[Data to examine]
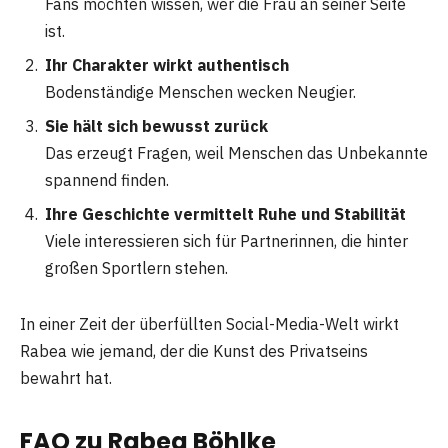
Fans möchten wissen, wer die Frau an seiner Seite
ist.
Ihr Charakter wirkt authentisch
Bodenständige Menschen wecken Neugier.
Sie hält sich bewusst zurück
Das erzeugt Fragen, weil Menschen das Unbekannte
spannend finden.
Ihre Geschichte vermittelt Ruhe und Stabilität
Viele interessieren sich für Partnerinnen, die hinter
großen Sportlern stehen.
In einer Zeit der überfüllten Social-Media-Welt wirkt
Rabea wie jemand, der die Kunst des Privatseins
bewahrt hat.
FAQ zu Rabea Böhlke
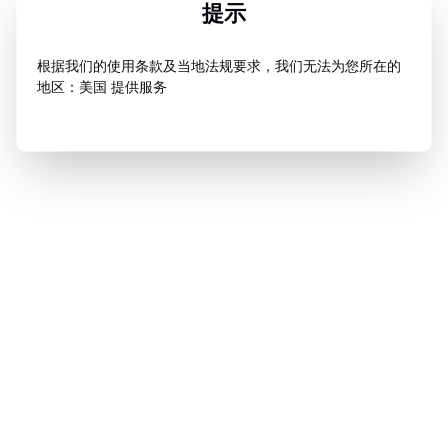
提示
根据我们的使用条款及当地法规要求，我们无法为您所在的
地区：美国 提供服务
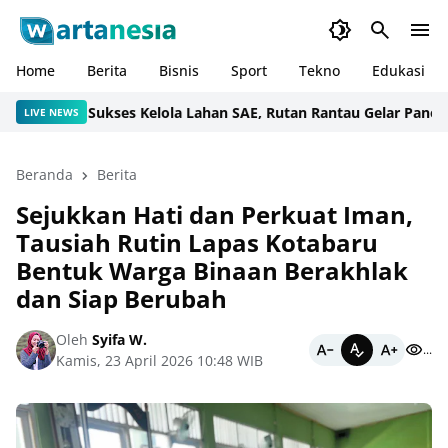
Home
Berita
Bisnis
Sport
Tekno
Edukasi
Sukses Kelola Lahan SAE, Rutan Rantau Gelar Panen Sawi
LIVE NEWS
Beranda
Berita
Sejukkan Hati dan Perkuat Iman,
Tausiah Rutin Lapas Kotabaru
Bentuk Warga Binaan Berakhlak
dan Siap Berubah
Oleh
Syifa W.
...
Kamis, 23 April 2026 10:48 WIB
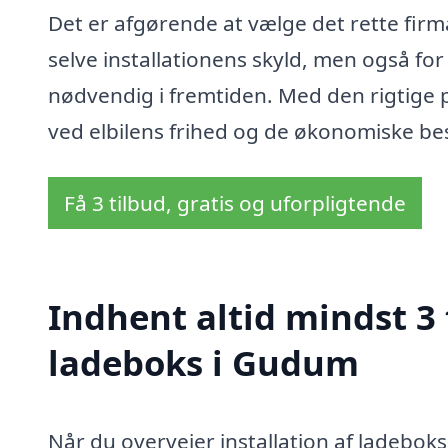
Det er afgørende at vælge det rette firma
selve installationens skyld, men også fo
nødvendig i fremtiden. Med den rigtige p
ved elbilens frihed og de økonomiske be
Få 3 tilbud, gratis og uforpligtende
Indhent altid mindst 3 
ladeboks i Gudum
Når du overvejer installation af ladebok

[What the task requires] All that is wanted is an exact copy of the lines from the line holding "ladeboks i Gudum" through the end of the material above, including both.

[Result of the exercise]
ladeboks i Gudum
Når du overvejer installation af ladebok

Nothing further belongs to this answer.